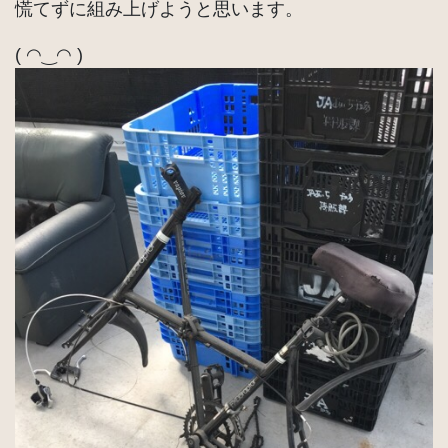
慌てずに組み上げようと思います。
( ◠‿◠ )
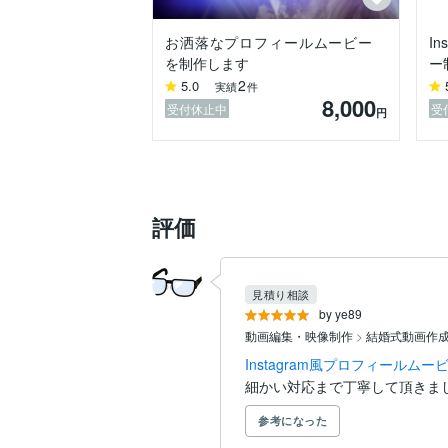
お洒落なプロフィールムービー
I
を制作します
ー
2
5.0
実績
件
8,000
受付休止中
受
円
評価
見積り相談
by ye89
動画編集・映像制作
>
結婚式動画作
Instagram風プロフィール
細かい対応まで丁寧して頂きま
参考になった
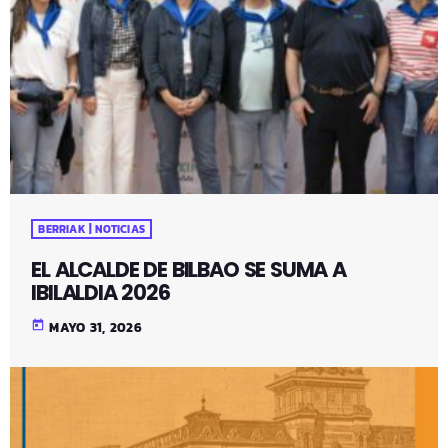
BERRIAK | NOTICIAS
EL ALCALDE DE BILBAO SE SUMA A
IBILALDIA 2026
today
MAYO 31, 2026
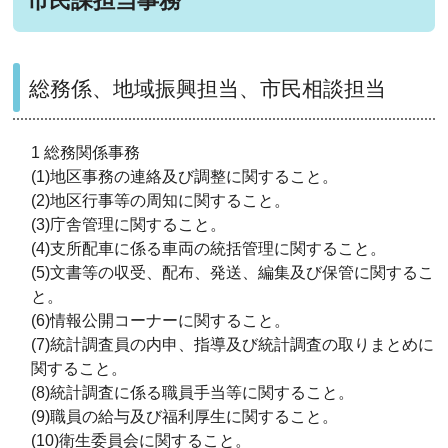
市民課担当事務
総務係、地域振興担当、市民相談担当
1 総務関係事務
(1)地区事務の連絡及び調整に関すること。
(2)地区行事等の周知に関すること。
(3)庁舎管理に関すること。
(4)支所配車に係る車両の統括管理に関すること。
(5)文書等の収受、配布、発送、編集及び保管に関するこ
と。
(6)情報公開コーナーに関すること。
(7)統計調査員の内申、指導及び統計調査の取りまとめに
関すること。
(8)統計調査に係る職員手当等に関すること。
(9)職員の給与及び福利厚生に関すること。
(10)衛生委員会に関すること。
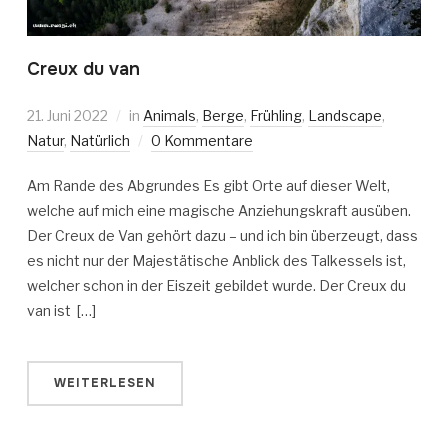
Creux du van
21. Juni 2022
in
Animals
,
Berge
,
Frühling
,
Landscape
,
Natur
,
Natürlich
0 Kommentare
Am Rande des Abgrundes Es gibt Orte auf dieser Welt,
welche auf mich eine magische Anziehungskraft ausüben.
Der Creux de Van gehört dazu – und ich bin überzeugt, dass
es nicht nur der Majestätische Anblick des Talkessels ist,
welcher schon in der Eiszeit gebildet wurde. Der Creux du
van ist […]
WEITERLESEN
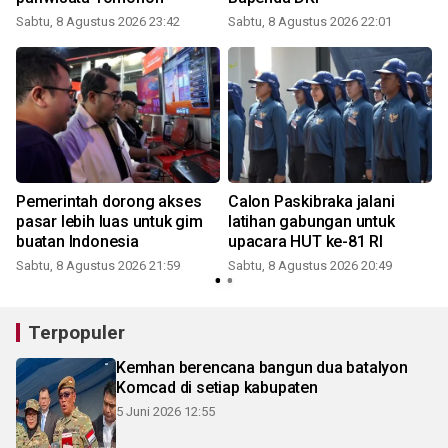
Sabtu, 8 Agustus 2026 23:42
Sabtu, 8 Agustus 2026 22:01
Pemerintah dorong akses
Calon Paskibraka jalani
pasar lebih luas untuk gim
latihan gabungan untuk
buatan Indonesia
upacara HUT ke-81 RI
Sabtu, 8 Agustus 2026 21:59
Sabtu, 8 Agustus 2026 20:49
Terpopuler
Kemhan berencana bangun dua batalyon
Komcad di setiap kabupaten
5 Juni 2026 12:55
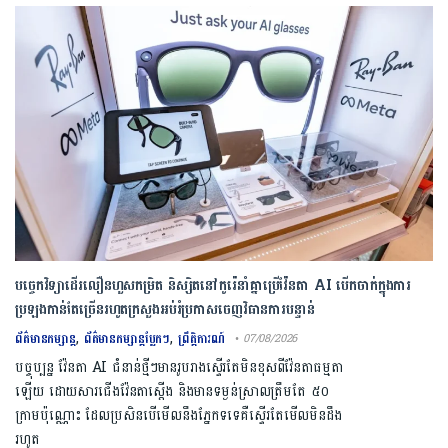
បច្ចេកវិទ្យាដើរលឿនហួសកម្រិត និស្សិតនៅកូរ៉េនាំគ្នាប្រើវ៉ែនតា AI បើកចាក់ក្នុងការ
ប្រឡងកាន់តែច្រើនរហូតក្រសួងអប់រំប្រកាសចេញវិធានការបន្ទាន់
,
,
ព័ត៌មានកម្សាន្ត
ព័ត៌មានកម្សាន្តប្លែកៗ
ព្រឹត្តិការណ៍
• 07/08/2026
បច្ចុប្បន្ន វ៉ែនតា AI ជំនាន់ថ្មីៗមានរូបរាងស្ទើរតែមិនខុសពីវ៉ែនតាធម្មតា
ឡើយ ដោយសារជើងវ៉ែនតាស្តើង និងមានទម្ងន់ស្រាលត្រឹមតែ ៥០
ក្រាមប៉ុណ្ណោះ ដែលប្រសិនបើមើលនឹងភ្នែកទទេគឺស្ទើរតែមើលមិនដឹង
រហូត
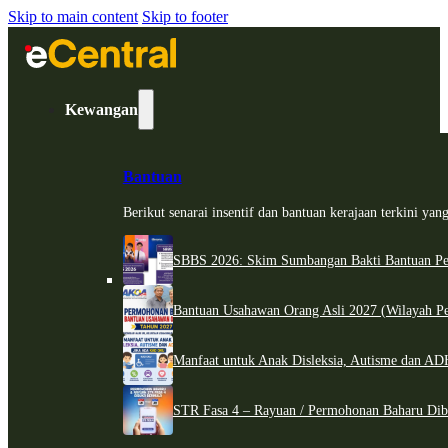
Skip to main content
Skip to footer
Kewangan
Bantuan
Berikut senarai insentif dan bantuan kerajaan terkini ya
SBBS 2026: Skim Sumbangan Bakti Bantuan Per
Bantuan Usahawan Orang Asli 2027 (Wilayah Pe
Manfaat untuk Anak Disleksia, Autisme dan 
STR Fasa 4 – Rayuan / Permohonan Baharu Dib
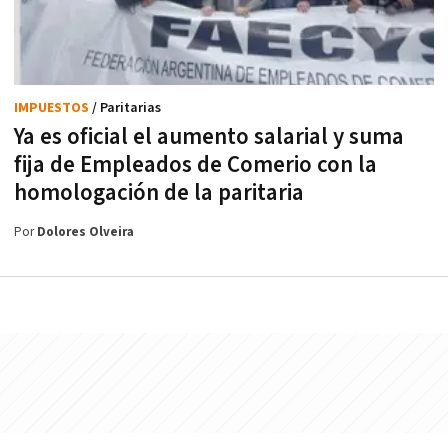
IMPUESTOS
/ Paritarias
Ya es oficial el aumento salarial y suma
fija de Empleados de Comerio con la
homologación de la paritaria
Por
Dolores Olveira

◆ BRIEF
Give the records again without a single change, and exclude the pictures.

◆ EXPECTED ANSWER
慌てずに組み上げようと思います。
( ◠‿◠ )
お洒落なプロフィールムービー
I
を制作します
ー
2
5.0
実績
件
8,000
受付休止中
受
円
評価
見積り相談
by ye89
動画編集・映像制作
>
結婚式動画作
Instagram風プロフィール
細かい対応まで丁寧して頂きま
参考になった
BERRIAK | NOTICIAS
EL ALCALDE DE BILBAO SE SUMA A
IBILALDIA 2026
today
MAYO 31, 2026
市民課担当事務
総務係、地域振興担当、市民相談担当
1 総務関係事務
(1)地区事務の連絡及び調整に関すること。
(2)地区行事等の周知に関すること。
(3)庁舎管理に関すること。
(4)支所配車に係る車両の統括管理に関すること。
(5)文書等の収受、配布、発送、編集及び保管に関するこ
と。
(6)情報公開コーナーに関すること。
(7)統計調査員の内申、指導及び統計調査の取りまとめに
関すること。
(8)統計調査に係る職員手当等に関すること。
(9)職員の給与及び福利厚生に関すること。
(10)衛生委員会に関すること。
Creux du van
21. Juni 2022
in
Animals
,
Berge
,
Frühling
,
Landscape
,
Natur
,
Natürlich
0 Kommentare
Am Rande des Abgrundes Es gibt Orte auf dieser Welt,
welche auf mich eine magische Anziehungskraft ausüben.
Der Creux de Van gehört dazu – und ich bin überzeugt, dass
es nicht nur der Majestätische Anblick des Talkessels ist,
welcher schon in der Eiszeit gebildet wurde. Der Creux du
van ist […]
WEITERLESEN
Sabtu, 8 Agustus 2026 23:42
Sabtu, 8 Agustus 2026 22:01
Pemerintah dorong akses
Calon Paskibraka jalani
pasar lebih luas untuk gim
latihan gabungan untuk
buatan Indonesia
upacara HUT ke-81 RI
Sabtu, 8 Agustus 2026 21:59
Sabtu, 8 Agustus 2026 20:49
Terpopuler
Kemhan berencana bangun dua batalyon
Komcad di setiap kabupaten
5 Juni 2026 12:55
បច្ចេកវិទ្យាដើរលឿនហួសកម្រិត និស្សិតនៅកូរ៉េនាំគ្នាប្រើវ៉ែនតា AI បើកចាក់ក្នុងការ
ប្រឡងកាន់តែច្រើនរហូតក្រសួងអប់រំប្រកាសចេញវិធានការបន្ទាន់
,
,
ព័ត៌មានកម្សាន្ត
ព័ត៌មានកម្សាន្តប្លែកៗ
ព្រឹត្តិការណ៍
• 07/08/2026
បច្ចុប្បន្ន វ៉ែនតា AI ជំនាន់ថ្មីៗមានរូបរាងស្ទើរតែមិនខុសពីវ៉ែនតាធម្មតា
ឡើយ ដោយសារជើងវ៉ែនតាស្តើង និងមានទម្ងន់ស្រាលត្រឹមតែ ៥០
ក្រាមប៉ុណ្ណោះ ដែលប្រសិនបើមើលនឹងភ្នែកទទេគឺស្ទើរតែមើលមិនដឹង
រហូត
Skip to main content
Skip to footer
Kewangan
Bantuan
Berikut senarai insentif dan bantuan kerajaan terkini ya
SBBS 2026: Skim Sumbangan Bakti Bantuan Per
Bantuan Usahawan Orang Asli 2027 (Wilayah Pe
Manfaat untuk Anak Disleksia, Autisme dan 
STR Fasa 4 – Rayuan / Permohonan Baharu Dib
IMPUESTOS
/ Paritarias
Ya es oficial el aumento salarial y suma
fija de Empleados de Comerio con la
homologación de la paritaria
Por
Dolores Olveira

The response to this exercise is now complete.